| Records to process |
|---|

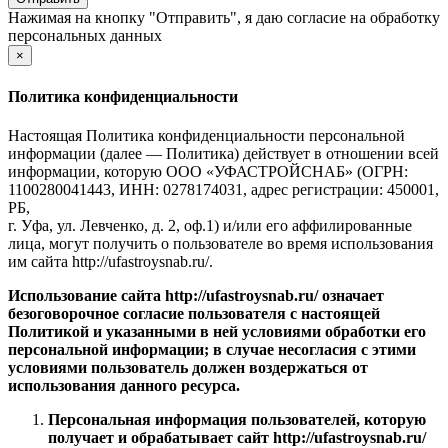
Нажимая на кнопку "Отправить", я даю
согласие на обработку
персональных данных
×
Политика конфиденциальности
Настоящая Политика конфиденциальности персональной
информации (далее — Политика) действует в отношении всей
информации, которую ООО «УФАСТРОЙСНАБ» (ОГРН:
1100280041443, ИНН: 0278174031, адрес регистрации: 450001,
РБ,
г. Уфа, ул. Левченко, д. 2, оф.1) и/или его аффилированные
лица, могут получить о пользователе во время использования
им сайта http://ufastroysnab.ru/.
Использование сайта http://ufastroysnab.ru/
означает
безоговорочное согласие пользователя с настоящей
Политикой и указанными в ней условиями обработки его
персональной информации; в случае несогласия с этими
условиями пользователь должен воздержаться от
использования данного ресурса.
Персональная информация пользователей, которую
получает и обрабатывает сайт
http://ufastroysnab.ru/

|---|

| What you will do |
Skip the pictures and output all entries exactly.

| Final answer |
Нажимая на кнопку "Отправить", я даю
согласие на обработку
персональных данных
×
Политика конфиденциальности
Настоящая Политика конфиденциальности персональной
информации (далее — Политика) действует в отношении всей
информации, которую ООО «УФАСТРОЙСНАБ» (ОГРН:
1100280041443, ИНН: 0278174031, адрес регистрации: 450001,
РБ,
г. Уфа, ул. Левченко, д. 2, оф.1) и/или его аффилированные
лица, могут получить о пользователе во время использования
им сайта http://ufastroysnab.ru/.
Использование сайта http://ufastroysnab.ru/
означает
безоговорочное согласие пользователя с настоящей
Политикой и указанными в ней условиями обработки его
персональной информации; в случае несогласия с этими
условиями пользователь должен воздержаться от
использования данного ресурса.
Персональная информация пользователей, которую
получает и обрабатывает сайт
http://ufastroysnab.ru/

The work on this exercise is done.